(Transcribed page contents)
----

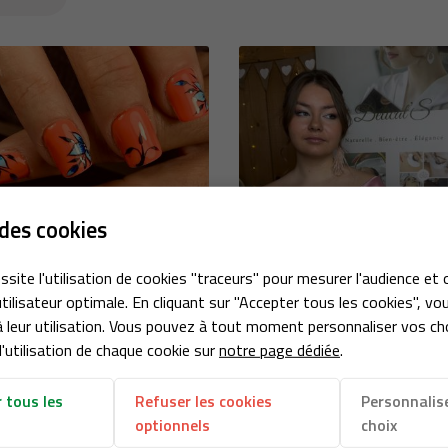
désinscrire
des cookies
ssite l'utilisation de cookies "traceurs" pour mesurer l'audience et 
tilisateur optimale. En cliquant sur "Accepter tous les cookies", vo
 leur utilisation. Vous pouvez à tout moment personnaliser vos ch
'utilisation de chaque cookie sur
notre page dédiée
.
 tous les
Refuser les cookies
Personnalis


optionnels
choix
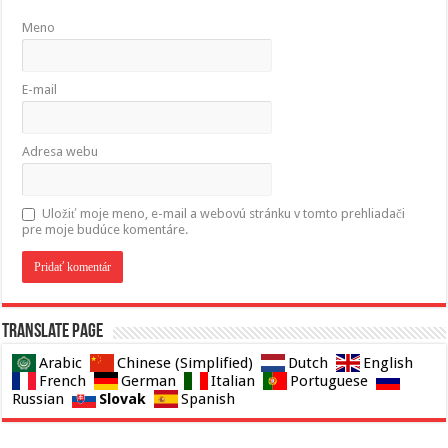
Meno
E-mail
Adresa webu
Uložiť moje meno, e-mail a webovú stránku v tomto prehliadači
pre moje budúce komentáre.
Translate page
Arabic
Chinese (Simplified)
Dutch
English
French
German
Italian
Portuguese
Slovak
Russian
Spanish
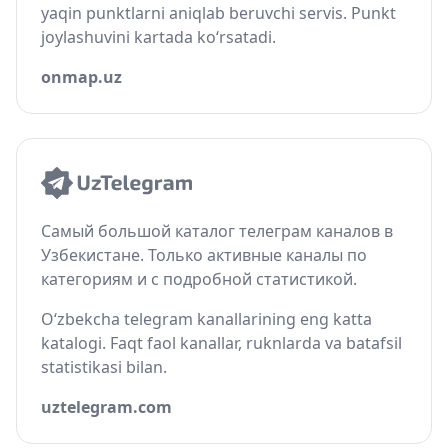
yaqin punktlarni aniqlab beruvchi servis. Punkt
joylashuvini kartada ko‘rsatadi.
onmap.uz
Самый большой каталог телеграм каналов в
Узбекистане. Только активные каналы по
категориям и с подробной статистикой.
O‘zbekcha telegram kanallarining eng katta
katalogi. Faqt faol kanallar, ruknlarda va batafsil
statistikasi bilan.
uztelegram.com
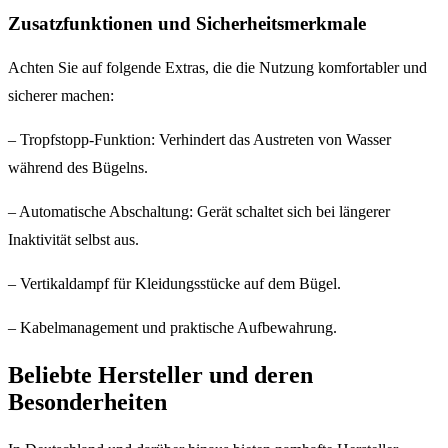
Zusatzfunktionen und Sicherheitsmerkmale
Achten Sie auf folgende Extras, die die Nutzung komfortabler und
sicherer machen:
– Tropfstopp-Funktion: Verhindert das Austreten von Wasser
während des Bügelns.
– Automatische Abschaltung: Gerät schaltet sich bei längerer
Inaktivität selbst aus.
– Vertikaldampf für Kleidungsstücke auf dem Bügel.
– Kabelmanagement und praktische Aufbewahrung.
Beliebte Hersteller und deren
Besonderheiten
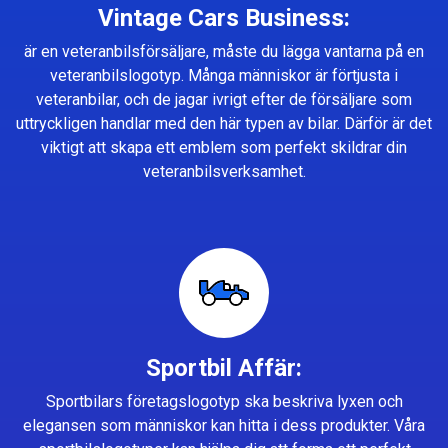
Vintage Cars Business:
är en veteranbilsförsäljare, måste du lägga vantarna på en
veteranbilslogotyp. Många människor är förtjusta i
veteranbilar, och de jagar ivrigt efter de försäljare som
uttryckligen handlar med den här typen av bilar. Därför är det
viktigt att skapa ett emblem som perfekt skildrar din
veteranbilsverksamhet.
Sportbil Affär:
Sportbilars företagslogotyp ska beskriva lyxen och
elegansen som människor kan hitta i dess produkter. Våra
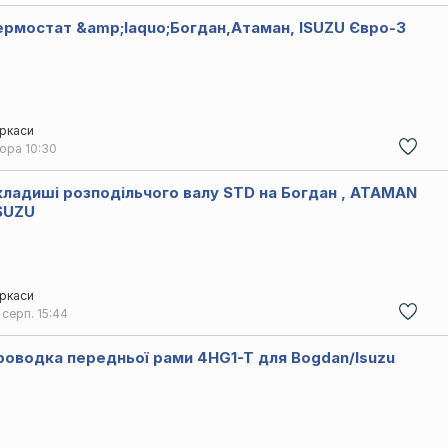
Термостат &amp;laquo;Богдан,Атаман, ISUZU Євро-3
ркаси
чора
10:30
кладиші розподільчого валу STD на Богдан , ATAMAN
ISUZU
ркаси
 серп.
15:44
роводка передньої рами 4HG1-T для Bogdan/Isuzu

----

Work instruction:
Show the lines from the data above that contain the string "tous".

Response to this task:
tilisateur optimale. En cliquant sur "Accepter tous les cookies", vo
 tous les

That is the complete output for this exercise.